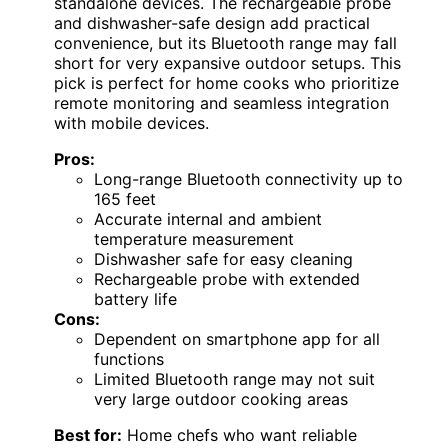
standalone devices. The rechargeable probe
and dishwasher-safe design add practical
convenience, but its Bluetooth range may fall
short for very expansive outdoor setups. This
pick is perfect for home cooks who prioritize
remote monitoring and seamless integration
with mobile devices.
Pros:
Long-range Bluetooth connectivity up to
165 feet
Accurate internal and ambient
temperature measurement
Dishwasher safe for easy cleaning
Rechargeable probe with extended
battery life
Cons:
Dependent on smartphone app for all
functions
Limited Bluetooth range may not suit
very large outdoor cooking areas
Best for:
Home chefs who want reliable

**YOUR ASSIGNMENT:** The copy you write out must match the entries word for word, minus their pictures.

**TASK OUTPUT:**
standalone devices. The rechargeable probe
and dishwasher-safe design add practical
convenience, but its Bluetooth range may fall
short for very expansive outdoor setups. This
pick is perfect for home cooks who prioritize
remote monitoring and seamless integration
with mobile devices.
Pros:
Long-range Bluetooth connectivity up to
165 feet
Accurate internal and ambient
temperature measurement
Dishwasher safe for easy cleaning
Rechargeable probe with extended
battery life
Cons:
Dependent on smartphone app for all
functions
Limited Bluetooth range may not suit
very large outdoor cooking areas
Best for:
Home chefs who want reliable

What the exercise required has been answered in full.